¿Podemos los docentes promover que el alumnado esté más interesado en aprender y no tanto en la "nota"? ¿Podríamos imaginarnos todo un curso sin dar ninguna "nota" y, solamente al final, consensuar una calificación? Tal vez este sea un deseo que muchos tenemos y que, si queremos que se convierta en realidad, exige que reexaminemos a fondo el sentido y la práctica de la evaluación.
Esta revisión parte de la asunción de que la función fundamental de la evaluación es regular todo el proceso de aprendizaje, es decir, centrar su fuerza en un buen feedback, que ayude al alumnado a tomar buenas decisiones para identificar qué hace ya suficientemente bien y cómo puede vencer los obstáculos que le vayan surgiendo. Condiciones necesarias son, por una parte, el cambio en el estatus del error, a fin de que se perciba como algo normal y el punto de partida para aprender. Y, por otra, el paso del protagonismo de la evaluación al alumnado, dado que es este quien tiene que corregirse y encontrar los mejores caminos para reconocer los aciertos y avanzar en la superación de las dificultades.

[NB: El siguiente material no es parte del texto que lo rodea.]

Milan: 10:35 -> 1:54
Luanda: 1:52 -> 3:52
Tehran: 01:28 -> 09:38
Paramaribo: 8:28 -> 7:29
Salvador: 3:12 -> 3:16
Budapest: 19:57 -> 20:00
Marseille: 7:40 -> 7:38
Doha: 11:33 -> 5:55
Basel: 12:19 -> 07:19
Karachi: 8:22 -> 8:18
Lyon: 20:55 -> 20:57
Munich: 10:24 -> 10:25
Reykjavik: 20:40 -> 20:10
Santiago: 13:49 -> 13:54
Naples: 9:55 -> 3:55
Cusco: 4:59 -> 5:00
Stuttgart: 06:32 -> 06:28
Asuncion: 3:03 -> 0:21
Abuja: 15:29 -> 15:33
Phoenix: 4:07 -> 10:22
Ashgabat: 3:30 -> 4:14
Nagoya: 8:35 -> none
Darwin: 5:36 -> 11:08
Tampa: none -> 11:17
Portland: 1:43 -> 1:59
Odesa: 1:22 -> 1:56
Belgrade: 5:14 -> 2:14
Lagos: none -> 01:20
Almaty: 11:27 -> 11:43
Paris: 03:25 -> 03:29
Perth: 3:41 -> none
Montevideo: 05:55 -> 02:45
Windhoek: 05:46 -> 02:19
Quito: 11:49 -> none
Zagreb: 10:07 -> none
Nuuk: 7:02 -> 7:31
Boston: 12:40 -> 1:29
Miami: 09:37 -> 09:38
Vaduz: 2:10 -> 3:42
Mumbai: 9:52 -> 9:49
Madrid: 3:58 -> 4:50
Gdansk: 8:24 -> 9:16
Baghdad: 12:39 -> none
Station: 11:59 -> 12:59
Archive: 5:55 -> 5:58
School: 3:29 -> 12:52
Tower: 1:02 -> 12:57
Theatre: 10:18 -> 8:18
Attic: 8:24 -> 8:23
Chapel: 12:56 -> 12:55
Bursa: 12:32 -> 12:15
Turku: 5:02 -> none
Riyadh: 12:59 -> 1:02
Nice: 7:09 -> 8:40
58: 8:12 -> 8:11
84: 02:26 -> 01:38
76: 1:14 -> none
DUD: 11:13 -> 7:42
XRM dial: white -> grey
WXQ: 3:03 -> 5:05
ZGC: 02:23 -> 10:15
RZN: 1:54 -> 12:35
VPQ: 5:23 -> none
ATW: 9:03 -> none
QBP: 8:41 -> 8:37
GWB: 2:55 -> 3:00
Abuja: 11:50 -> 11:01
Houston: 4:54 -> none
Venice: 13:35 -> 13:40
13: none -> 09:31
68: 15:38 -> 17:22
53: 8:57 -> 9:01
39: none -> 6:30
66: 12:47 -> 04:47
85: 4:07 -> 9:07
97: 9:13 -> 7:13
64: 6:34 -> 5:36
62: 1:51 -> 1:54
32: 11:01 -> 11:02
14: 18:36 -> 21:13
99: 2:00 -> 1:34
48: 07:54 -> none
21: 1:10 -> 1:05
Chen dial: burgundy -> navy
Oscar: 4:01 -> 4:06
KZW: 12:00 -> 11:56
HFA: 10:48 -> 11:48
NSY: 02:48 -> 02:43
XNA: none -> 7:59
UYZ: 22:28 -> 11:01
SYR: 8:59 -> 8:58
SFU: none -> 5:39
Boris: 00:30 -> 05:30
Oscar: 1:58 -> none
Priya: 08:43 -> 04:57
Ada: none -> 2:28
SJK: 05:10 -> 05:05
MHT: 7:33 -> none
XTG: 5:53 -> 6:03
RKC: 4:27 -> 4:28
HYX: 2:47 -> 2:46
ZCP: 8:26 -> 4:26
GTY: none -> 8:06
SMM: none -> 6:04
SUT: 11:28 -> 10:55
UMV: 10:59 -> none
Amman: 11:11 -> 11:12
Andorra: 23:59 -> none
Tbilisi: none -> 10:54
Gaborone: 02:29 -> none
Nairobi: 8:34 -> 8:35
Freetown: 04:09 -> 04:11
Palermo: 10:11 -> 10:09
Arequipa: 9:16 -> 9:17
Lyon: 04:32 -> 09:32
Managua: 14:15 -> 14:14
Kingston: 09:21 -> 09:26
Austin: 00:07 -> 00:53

Sobra decir que esta nueva perspectiva de lo que tradicionalmente hemos entendido por evaluar no se puede reducir a decir a los alumnos que se autoevalúen, ya que, para que lo hagan de forma autónoma, es necesario cambiar otros muchos aspectos de la práctica escolar. Es una transformación que requiere tiempo, pero a medida que se va interiorizando, la evaluación pasa a ser útil y gratificante para todos, aprendices y docentes.